これもバグの一つだろ。最初に設定したステータス次第で全くアイテムをドロップしないゲームのようなものだ。バグ以外に説明がつかない。
そして出来あがったキャラクターが、二十九歳独身フリーターという、限りなく社会の底辺に近い町人A。学生時代に顔面が不自由だったせいで、すっかりコミュ障になってしまったおまけ付き
あぁ、そうそう。ちなみに絶賛ネトゲ中毒でもある。更に言うと、月の課金額は給料の三分の二を費やしてしまっている始末だ。
だがネトゲほど俺の欲求を満たしてくれるものはない。どれだけメンテがあっても、どれだけパッチがあっても、現実とかいうバグゲーよりよっぽどマシだ。
時間をかければちゃんとレベルが上がって強くなる。こんな当然すぎる過程すら、現実ではめったに起こらない。寧ろ時間をかけても徒労に終わる場合がほとんどだ。
は? 甘えんな? うるせぇ。キモメンになって出直してこい。
将来の展望はない。何になりたいかなんて望みも、いつしかなくなってしまった。
小学生かその辺の頃に『将来の夢』とかで作文を書いた気がするけど、もう忘却の彼方だ。
ぶっちゃけこのままだと浅ましくも実家に戻ってニートすらあり得るが、日に日に深く考えなくなっていった。
この世界はバグだらけだ。だから、もしかしたら、本当にもしかしたら、この後に今まで蓄積してきた不幸を帳消しにしてくれるバグが発生してくれるんじゃないかって、心のどこかで期待している俺がいるんだ。
もちろん、そんなことはそれこそ夢物語。普通に考えてあり得ない。
毎日は極々平和に過ぎていく。
小さな諍いは度々起こるが、大海にさざ波が立つが如く、俺が期待しているようなことには発展しない。

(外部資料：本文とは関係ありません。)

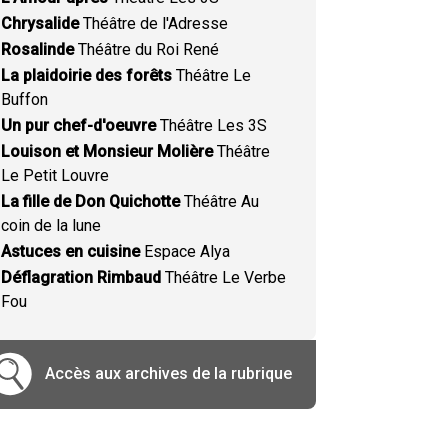
Chrysalide
Théâtre de l'Adresse
Rosalinde
Théâtre du Roi René
La plaidoirie des forêts
Théâtre Le
Buffon
Un pur chef-d'oeuvre
Théâtre Les 3S
Louison et Monsieur Molière
Théâtre
Le Petit Louvre
La fille de Don Quichotte
Théâtre Au
coin de la lune
Astuces en cuisine
Espace Alya
Déflagration Rimbaud
Théâtre Le Verbe
Fou
Accès aux archives de la rubrique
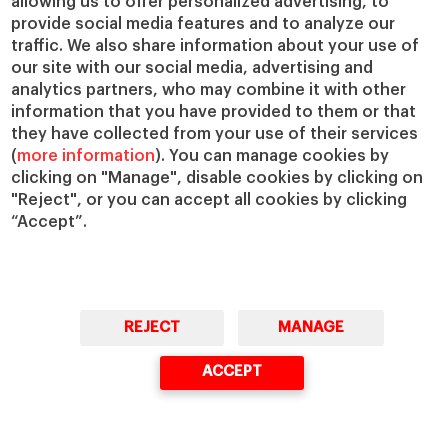
allowing us to offer personalized advertising, to
provide social media features and to analyze our
Master in Research in Management
traffic. We also share information about your use of
PhD in Management
our site with our social media, advertising and
analytics partners, who may combine it with other
information that you have provided to them or that
Claustro e investigación
Conoce el IESE
they have collected from your use of their services
(
more information
). You can manage cookies by
Directorio de profesores
Nuestra misión y valores
clicking on "Manage", disable cookies by clicking on
Departamentos académicos
Nuestro gobierno
"Reject", or you can accept all cookies by clicking
Centros de investigación
Nuestras alianzas
“Accept”.
Cátedras
Nuestro impacto
IESE Insight
Colabora con el IESE
IESE Publishing
Servicios
REJECT
MANAGE
Biblioteca
Canal de Compliance
ACCEPT
Capellanía
IESE Shop
Jobs @IESE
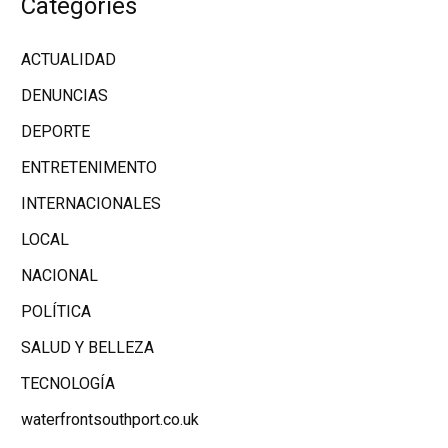
Categories
ACTUALIDAD
DENUNCIAS
DEPORTE
ENTRETENIMENTO
INTERNACIONALES
LOCAL
NACIONAL
POLÍTICA
SALUD Y BELLEZA
TECNOLOGÍA
waterfrontsouthport.co.uk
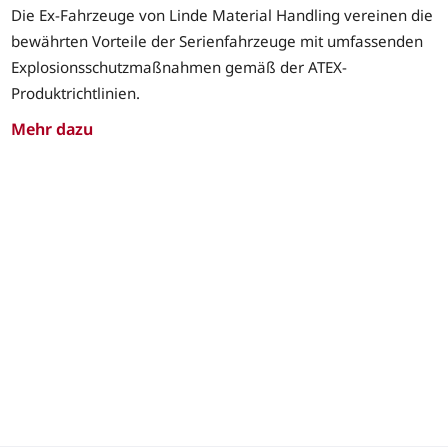
Die Ex-Fahrzeuge von Linde Material Handling vereinen die
bewährten Vorteile der Serienfahrzeuge mit umfassenden
Explosionsschutzmaßnahmen gemäß der ATEX-
Produktrichtlinien.
Mehr dazu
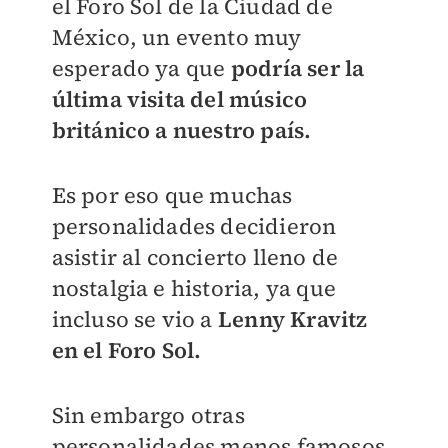
el Foro Sol de la Ciudad de
México, un evento muy
esperado ya que
podría ser la
última visita del músico
británico a nuestro país.
Es por eso que muchas
personalidades decidieron
asistir al concierto lleno de
nostalgia e historia, ya que
incluso se vio a
Lenny Kravitz
en el Foro Sol.
Sin embargo otras
personalidades menos famosos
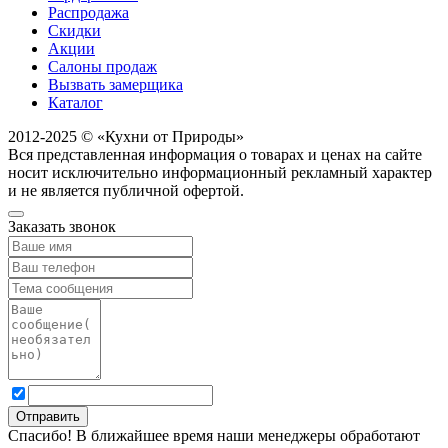
Распродажа
Скидки
Акции
Салоны продаж
Вызвать замерщика
Каталог
2012-2025 © «Кухни от Природы»
Вся представленная информация о товарах и ценах на сайте
носит исключительно информационный рекламный характер
и не является публичной офертой.
Заказать звонок
Спасибо! В ближайшее время наши менеджеры обработают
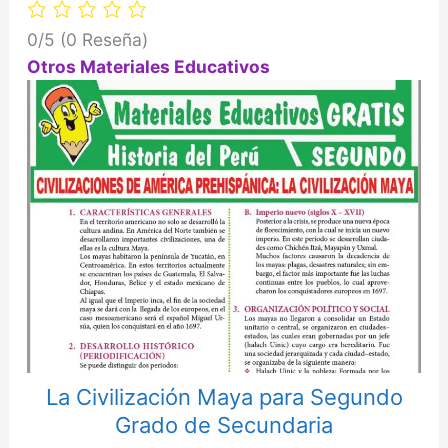
0/5
(0 Reseña)
Otros Materiales Educativos
La Civilización Maya para Segundo
Grado de Secundaria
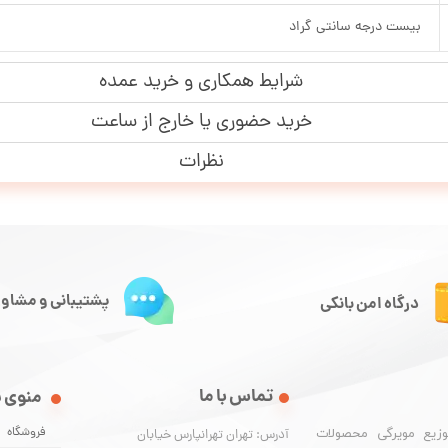
بیست درجه سانتی گراد
شرایط همکاری و خرید عمده
خرید حضوری یا خارج از ساعت
نظرات
پشتیبانی و مشاور
درگاه امن بانکی
تماس با ما
منوی 
فروشگاه
وزیع مویرگی محصولات
آدرس: تهران تهرانپارس خیابان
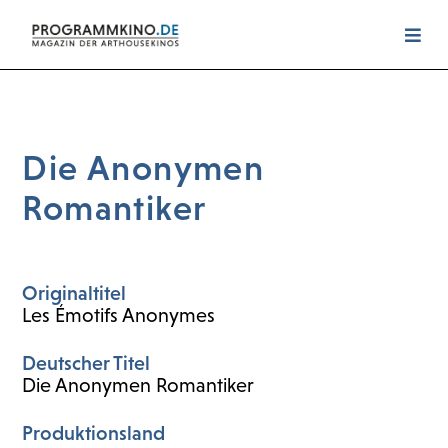
Die Anonymen
Romantiker
Originaltitel
Les Émotifs Anonymes
Deutscher Titel
Die Anonymen Romantiker
Produktionsland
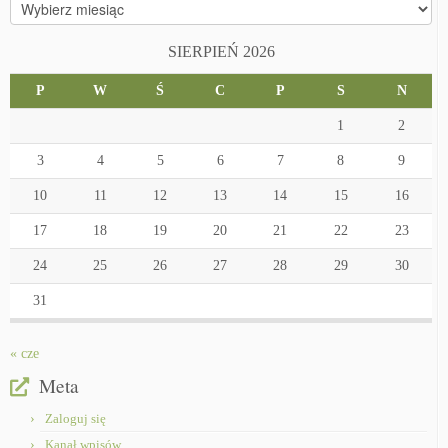
Archiwa
SIERPIEŃ 2026
P
W
Ś
C
P
S
N
1
2
3
4
5
6
7
8
9
10
11
12
13
14
15
16
17
18
19
20
21
22
23
24
25
26
27
28
29
30
31
« cze
Meta
Zaloguj się
Kanał wpisów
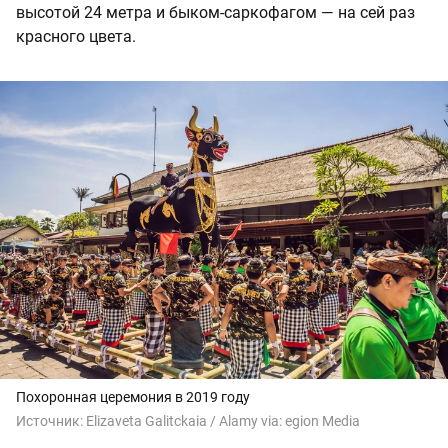
высотой 24 метра и быком-саркофагом — на сей раз
красного цвета.
Похоронная церемония в 2019 году
Источник:
Elizaveta Galitckaia / Alamy via: egion Media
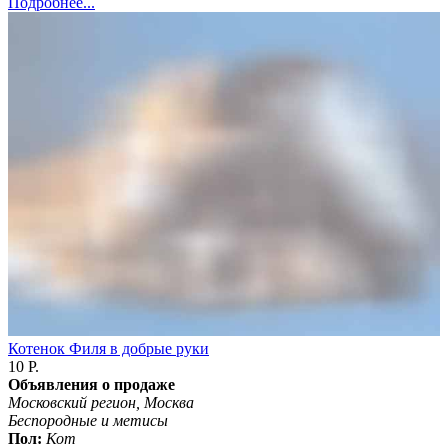
Подробнее...
Котенок Филя в добрые руки
10 Р.
Объявления о продаже
Московский регион, Москва
Беспородные и метисы
Пол:
Кот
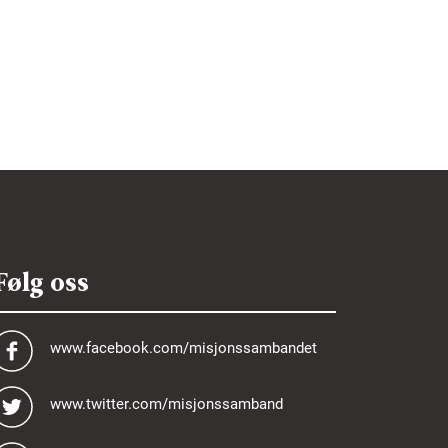
Følg oss
www.facebook.com/misjonssambandet
www.twitter.com/misjonssamband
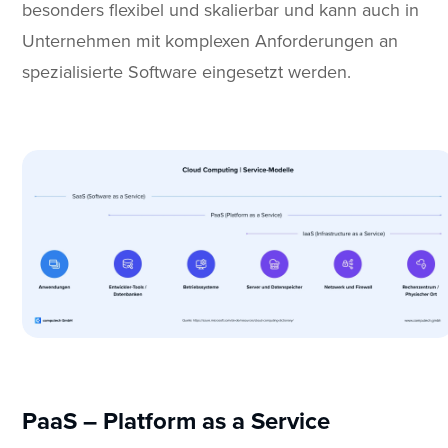
besonders flexibel und skalierbar und kann auch in
Unternehmen mit komplexen Anforderungen an
spezialisierte Software eingesetzt werden.
PaaS – Platform as a Service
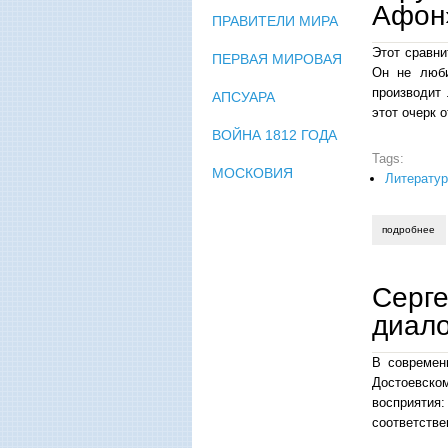
Афон»
ПРАВИТЕЛИ МИРА
Этот сравни
ПЕРВАЯ МИРОВАЯ
Он не люби
производит 
АПСУАРА
этот очерк 
ВОЙНА 1812 ГОДА
Tags:
МОСКОВИЯ
Литерату
подробнее
о 
Серге
диало
В современ
Достоевском
восприятия
соответстве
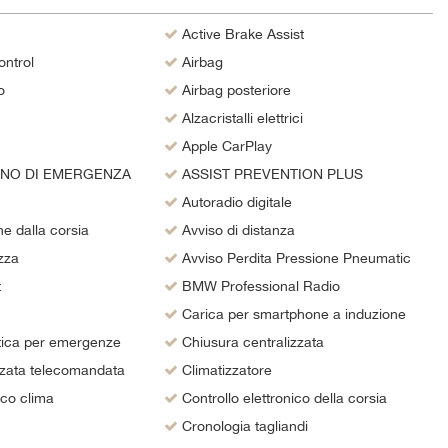
Active Brake Assist
ontrol
Airbag
o
Airbag posteriore
Alzacristalli elettrici
Apple CarPlay
ENO DI EMERGENZA
ASSIST PREVENTION PLUS
Autoradio digitale
e dalla corsia
Avviso di distanza
zza
Avviso Perdita Pressione Pneumatic
t
BMW Professional Radio
Carica per smartphone a induzione
ica per emergenze
Chiusura centralizzata
zzata telecomandata
Climatizzatore
ico clima
Controllo elettronico della corsia
Cronologia tagliandi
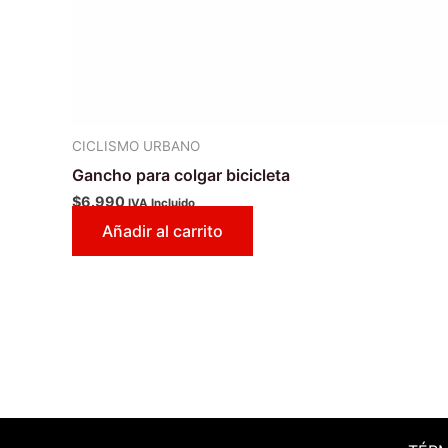
CICLISMO URBANO
Gancho para colgar bicicleta
$
6.990
IVA Incluido
Añadir al carrito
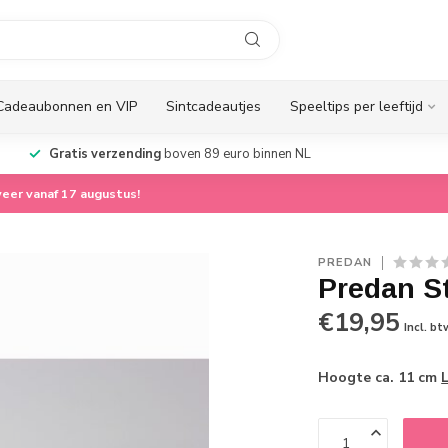
Cadeaubonnen en VIP
Sintcadeautjes
Speeltips per leeftijd
Gratis verzending
boven 89 euro binnen NL
eer vanaf 17 augustus!
PREDAN
Predan St
€19,95
Incl. bt
Hoogte ca. 11 cm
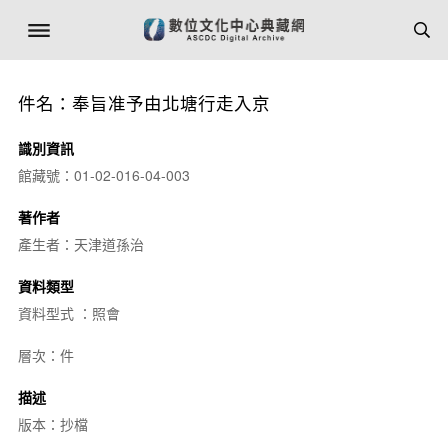
件名：奉旨准予由北塘行走入京
識別資訊
館藏號：01-02-016-04-003
著作者
產生者：天津道孫治
資料類型
資料型式 ：照會
層次：件
描述
版本：抄檔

そう、俺が思うような“何か”なんて、起こるわけがないのだ。
俺だって分かっている。分かっていて気付かないふりをしているだけだ。
この世界は、上手くいく奴は上手くいくし、落ちぶれる奴は落ちぶれるだけだってことを。
――そう、思っていた。
思い込んでしまっていた。
話は全てが始まった――いや、違うな。